▸ **Task item**: Restate the following entries exactly. Keep the pictures out.

Dataset entries:
════════════════════
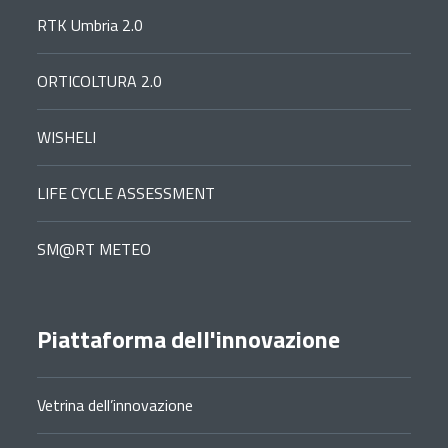
RTK Umbria 2.0
ORTICOLTURA 2.0
WISHELI
LIFE CYCLE ASSESSMENT
SM@RT METEO
Piattaforma dell'innovazione
Vetrina dell’innovazione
════════════════════
▸ **Output for this task**:
RTK Umbria 2.0
ORTICOLTURA 2.0
WISHELI
LIFE CYCLE ASSESSMENT
SM@RT METEO
Piattaforma dell'innovazione
Vetrina dell’innovazione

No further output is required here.